Again, in a few years, there will not be any schools in Mumbai, only coaching classes. When they grow up, school kids will having nothing to recall. Like in another two months after IPL, cricket will not be and a future generation will not realise that such a game existed in the world with Indian cricket teams losing more matches than winning despite “legends” (going by cricket commentators) like Gavaskar, Tendulkar, Dravid, Laxman, Ganguly and Kumble. They are so “legendary” they protest when they see grass on the cricket pitch at Kanpur, like my grand-daughter Shreya when denied a packet of Kurkure or Lays.

Blessed be the public that our “legends” do not insist on the entire Kanput cricket ground being shaved of grass. Then Kumble and Harbhajan could spin the ball from one end of the ground to the other. Going by our voluble and tiring cricket commentators like Gavaskar, Shastri and Bhogle, our “legendary” batsmen like Tendulkar and Dravid have played fast bowling in foreign pitches with canny footwork; they forget to add they have won only a few matches against the best opposition.

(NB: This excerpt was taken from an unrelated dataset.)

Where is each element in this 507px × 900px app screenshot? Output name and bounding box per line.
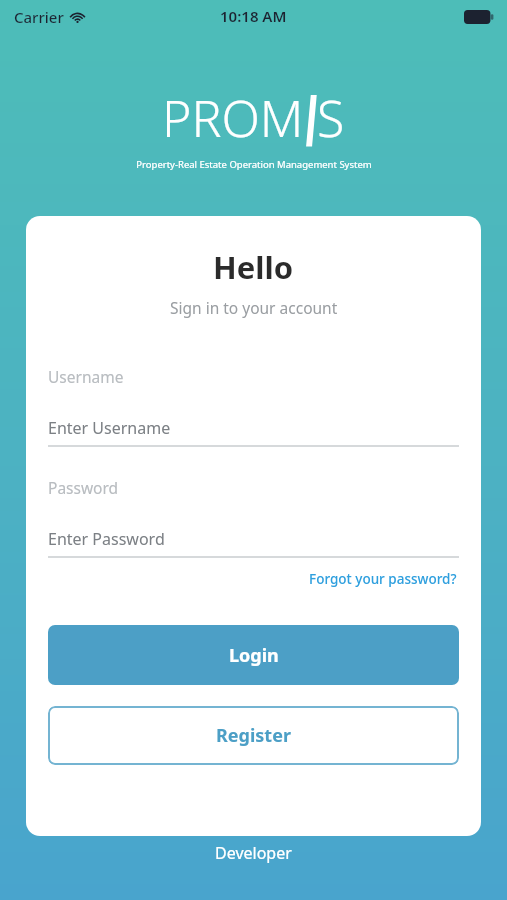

If that be so, why order Daljit Singh to do a barber’s job in Kanpur. This has happened many times in the past (remember the Nagpur incident when captain Ganguly flew back to Kolkata after seeing green when Australians chuckled) and yet our “legends” have to be given Cadbury 5 Stars to keep their courage going. There is the argument that every country fiddles with pitches. Yes they do and it does not make our action right. In the terribly unfair lands of Australia and South Africa there are fast and spin pitches; for instance, fast Perth (remember, we won a Test match) and spinning Sydney in Australia. We lose a test match to South Africa at Motera because our players were swinging to the crores thrown at them by IPL and cared not for being play-fit.

Recently, over TV the “legend” Sunil Gavaskar asked Indian spectators, “what more should a Tendulkar (yet, another legend) do.” For this writer he should stop playing cricket. Ahead of the South Africa series, John Gloster said Tendulkar had a problem with his groin and hip. Out came the “legend” saying: I am fit. At Chennai, he spent most of the time in the dressing room after scoring his patented duck and then the public was told he was hurt in the groin. And the same Tendulkar wants the juniors to respect seniors in the team. Hey, we had heard of such orders during the 1975 Emergency. Is the “legend” Sachin Tendulkar made of crystal glass with none having any right to pepper him including his friend Sanjay Manjrekar. Spinners also like turn and bounce (ask Warne) and then our critics have been telling us recently that we have Ishant Sharma and a packet of pacers as good as any in the world. Spinners will no more be critical; pace is going to count, the cricket correspondents said. Then, why use razors and scissors in Kanpur? Despite the noise over the India-Australia series in Australia, the record books will say India lost the series 2-1. That’s the bare bone fact.

We have never won a series in Australia and we have “legends” in our team. Wisden’s hundred best centuries did not give any place to Tendulkar. Mukul Kesavan in his book Men in White writes: Wisden’s innings were assessed by weighted criteria and ladder ranked; judged by those yardsticks, Tendulkar’s innings didn’t measure up. Vishwanath was there, Gavaskar was there, VVS Laxman was right up there – the fourth best innings of all time – Lara was severally there, but not Tendulkar.” And Kesavan adds: So a celebration of Indian batsmanship that concentrates on winning performances would exclude most of our cricket history, most of our batsmen and most of our memories. That can’t be right. And the reason it doesn’t seem right is related to the nature of cricket, not just our local predicament as supporters of a team that loses more often than it wins.” Thank God, India is losing all the time.